My father lives on through me. I am my father’s daughter. It’s funny how maybe my negotiating was heard over the sobs and the sniffling, maybe just not in the way I was expecting.

Depression.
“This stage is also referred to as preparatory grieving. In a way it’s the dress rehearsal or the practice run for the ‘aftermath’.” Elisabeth Kubler-Ross

Depression can take on many forms. All too often I found myself avoiding the things I knew would bring me happiness. How could I feel nothing but pain after experiencing such a trauma? After finding the boxes of flies, full of creatures that I knew meant so much to my father, I forced myself to immerse myself in all things fishing. It became an obsession, which might have been the only reaction I could handle at that time. I reached out to friends of my father’s, begging them to return anything they might have that memorialized him. I was desperately seeking some sort of connection with him, and this was my way of finding it.

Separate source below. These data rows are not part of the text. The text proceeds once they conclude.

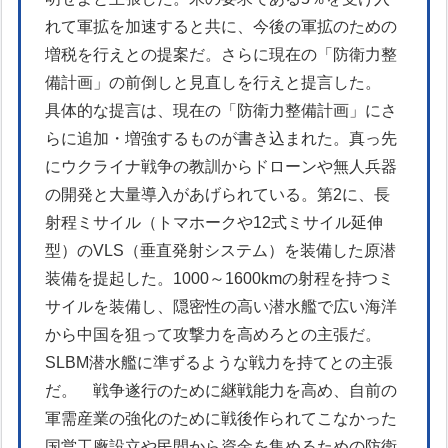
れて軍拡を加速すると共に、今後の軍拡のための
増税を行えとの提案だ。さらに現在の「防衛力整
備計画」の前倒しと見直しを行えと提言した。
具体的な提言は、現在の「防衛力整備計画」にさ
らに追加・増強するものが書き込まれた。真っ先
にウクライナ戦争の教訓からドローンや無人兵器
の開発と大量導入があげられている。第2に、長
射程ミサイル（トマホークや12式ミサイル延伸
型）のVLS（垂直発射システム）を装備した原潜
装備を提起した。1000～1600kmの射程を持つミ
サイルを装備し、隠密性の高い潜水艦で広い海洋
から中国を狙って攻撃力を高めろとの主張だ。
SLBM潜水艦に準ずるような戦力を持てとの主張
だ。
戦争遂行のために継戦能力を高め、自前の
軍需産業の強化のために戦後作られてこなかった
国営工廠設立や民間から資金を集めるための防衛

Out on the water for the first time on my own, while I untangled what felt like the hundreth knot, I realized I would have to undo each loop piece-by-piece. While getting the sharp tip of the hook stuck in my fingers, I realized this was my way of working through the grief, by untying it piece-by-piece, not being deterred by the sharp edges.

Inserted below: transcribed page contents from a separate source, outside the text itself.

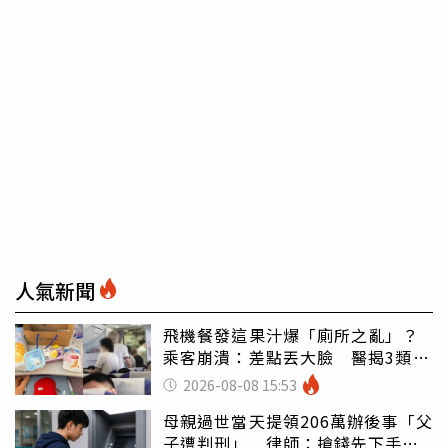
人氣新聞
飛機餐發這果汁爆「廁所之亂」？
乘客崩潰：差點丟大臉 醫揭3類人
別亂喝
2026-08-08 15:53
母親過世當天提領206萬辦後事「父
子遭判刑」 律師：搶錢先下手是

Being able to hold the tools that my father held, and trip over my own feet in the size 11 wading boots that he wore, I was able to rediscover my father’s voice. As time passes, I find myself forgetting what his crooked smile looked like, and how the scruff of his beard felt when he would kiss me good night. I have forgotten the way his blue eyes lit up when my mother walked into the room. But, when I am wading knee high in the icy, clear water, with the sun beating down on my neck, I can hear him say “Aim your line a bit more to the left, see where that water stills.” I can hear his laugh, sensitive and genuine. I can hear him tell me to work on my back cast and watch out for the trees. When my fly inevitably gets stuck anyway, he tells me “That’s okay honey, I can just tie on a new one.”  I can hear my mom telling us to come in for lunch, and him gently telling her “just five more casts.” On the water, I can remember the purposeful sound of my father.

On the water, I can hear him, and that is what saved me.  

Acceptance
“The acceptance stage is an indication that there is some emotional detachment and objectivity.” Elisabeth Kubler-Ross

The way my father died was full of strength, courage, and dignity. He made the choice for his body to no longer remain in this physical world, and I admire his bravery above all else. My father battled cancer not once, but twice. He journeyed the difficult path with pure, unfiltered grace. After a year of blue latex gloves, skin rubbed raw from alcohol swabs, and the forest green beanie to warm his hairless head, it became clear that cancer would win this fight. The last thing he could do to regain control was to make the decision to stop treatment. My father accepted his death long before I did.

Many of us never reach this stage of grief. If acceptance means there is “emotional detachment and objectivity” then I can confidently say I have not. Acceptance to me, however, has nothing to do with objectivity. Acceptance is the first time I packed my 25 year-old car and ventured to the water alone. Up until then, I had always fished with other people. They were a buffer. If something went wrong, someone else could help me fix it. I never trusted in my own abilities, in the talent that was flowing in my blood, to go alone. As I pulled on my waders, still damp from my last trip, and snapped on my waist pack, I nearly turned around and went home. I remember thinking back to the last time my dad and I spent together, to our final goodbye, and I found comfort. As my father lay in his hospice bed, with no tubes or needles, no beeping monitors or nagging nurses, he asked me “Will I see you again?” I thought carefully about the question. It didn’t feel right to lie, so instead I asked him “Do you want to?” He responded with a yes. I did not fulfill that wish in the physical sense, because he passed soon after I left.

But, I do see him, every time I step in the water.